Les franchises emblématiques Call of Duty et Battlefield, autrefois reines du jeu de tir à la première personne, semblent aujourd’hui peiner à séduire un public en quête de nouveautés et d’expériences différentes dans un marché vidéoludique en pleine mutation.
Tl;dr
- Les franchises Call of Duty et Battlefield dominent depuis longtemps le FPS multijoueur, mais leur formule commence à lasser les joueurs.
- Les critiques contre les épisodes récents et l’arrivée de nouveaux genres comme les hero shooters et les battle royale ont bouleversé le marché.
- Malgré ce recul, Activision et Electronic Arts espèrent relancer leurs licences grâce à davantage d’innovation et d’expérimentation.

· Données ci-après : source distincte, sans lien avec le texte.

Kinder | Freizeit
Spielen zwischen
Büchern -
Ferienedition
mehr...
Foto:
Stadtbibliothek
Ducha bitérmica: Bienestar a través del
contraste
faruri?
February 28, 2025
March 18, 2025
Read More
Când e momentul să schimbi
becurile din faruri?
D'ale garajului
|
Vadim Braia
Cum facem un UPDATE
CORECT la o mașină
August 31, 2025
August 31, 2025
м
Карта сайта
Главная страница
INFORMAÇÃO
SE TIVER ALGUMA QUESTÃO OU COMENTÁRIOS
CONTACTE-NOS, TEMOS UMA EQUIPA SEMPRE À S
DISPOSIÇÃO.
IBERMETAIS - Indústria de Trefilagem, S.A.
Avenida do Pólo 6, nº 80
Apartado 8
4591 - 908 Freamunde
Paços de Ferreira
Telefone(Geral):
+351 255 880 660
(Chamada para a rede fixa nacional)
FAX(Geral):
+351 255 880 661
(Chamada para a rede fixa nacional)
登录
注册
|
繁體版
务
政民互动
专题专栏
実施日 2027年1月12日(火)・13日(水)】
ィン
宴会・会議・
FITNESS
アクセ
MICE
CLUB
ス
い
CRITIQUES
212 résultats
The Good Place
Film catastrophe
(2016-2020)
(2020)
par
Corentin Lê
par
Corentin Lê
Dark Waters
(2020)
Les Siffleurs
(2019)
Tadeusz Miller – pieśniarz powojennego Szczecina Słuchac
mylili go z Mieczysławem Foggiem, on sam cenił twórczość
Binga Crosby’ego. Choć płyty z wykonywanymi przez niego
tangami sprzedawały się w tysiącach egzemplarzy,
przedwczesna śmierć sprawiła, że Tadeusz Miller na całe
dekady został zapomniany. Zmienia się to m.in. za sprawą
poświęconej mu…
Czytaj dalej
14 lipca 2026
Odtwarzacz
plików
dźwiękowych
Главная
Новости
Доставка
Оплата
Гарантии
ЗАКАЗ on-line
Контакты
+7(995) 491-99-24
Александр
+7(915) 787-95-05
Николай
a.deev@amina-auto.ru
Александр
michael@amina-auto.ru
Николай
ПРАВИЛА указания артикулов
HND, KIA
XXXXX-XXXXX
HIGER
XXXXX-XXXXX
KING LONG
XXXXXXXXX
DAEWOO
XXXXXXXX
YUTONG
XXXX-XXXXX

Une domination fragilisée par la lassitude et l’innovation
Depuis près de deux décennies, les franchises Call of Duty et Battlefield ont imposé leur loi sur le segment très disputé du jeu de tir à la première personne multijoueur. Leur succès fulgurant a engendré une multitude de concurrents, souvent éphémères, tentant de reproduire la recette gagnante. Mais ce règne sans partage semble aujourd’hui vaciller : l’industrie vidéoludique, toujours avide de renouveau, s’éloigne progressivement du modèle qui a fait la fortune d’Activision et d’Electronic Arts.
L’épuisement d’une formule et ses conséquences visibles
Si l’on regarde d’un peu plus près, difficile d’ignorer les signes de fatigue. Les sorties annuelles se sont succédé avec des innovations parfois mineures, jusqu’à l’impasse illustrée par un Modern Warfare 3 jugé trop proche du contenu téléchargeable, vendu au prix fort, un choix vivement critiqué par les joueurs. La réception mitigée de Black Ops 7, dont les chiffres décevants ont contraint Activision à revoir son discours sur la prétendue invincibilité de sa franchise-phare, marque un tournant. Du côté de Battlefield, si le récent succès commercial de Battlefield 6 rassure, il n’efface pas le souvenir amer laissé par les échecs répétés des épisodes précédents comme Battlefield 2042.
Diversification du paysage et émergence de nouveaux genres
Désormais, le marché ne gravite plus uniquement autour des deux mastodontes historiques. Le phénomène des « clones » cherchant à copier leur succès s’estompe nettement : le public se tourne vers des expériences plus variées. L’arrivée fracassante d’un titre comme Overwatch, qui a démocratisé le « hero shooter », ou encore l’explosion du genre battle royale portée par des jeux comme PUBG et Fortnite, ont rebattu les cartes. Face à cette concurrence protéiforme, tant Activision que EA, ont tenté sans toujours convaincre d’intégrer ces mécaniques dans leurs propres licences majeures.
À ce stade, on observe que :
- L’époque où chaque studio ambitionnait son « Call of Duty-like » appartient au passé.
- L’industrie expérimente désormais davantage qu’elle n’imite.
- L’intérêt pour la nouveauté dépasse celui pour la simple répétition.
L’avenir entre remise en question et possible renaissance
Faut-il pour autant enterrer ces franchises ? Pas si vite. Même amoindries dans leur prestige, elles conservent une base fidèle et continuent d’engranger des ventes solides. Les déclarations récentes d’Activision, affirmant vouloir tirer les leçons des derniers revers, ainsi que le rebond opéré par EA, témoignent d’une volonté manifeste de retrouver l’esprit pionnier qui fit jadis leur succès. À terme, seule une véritable innovation permettra peut-être à ces deux géants de reconquérir un secteur en perpétuelle mutation, ou alors verra-t-on émerger une nouvelle génération de titres phares pour prendre leur place définitive.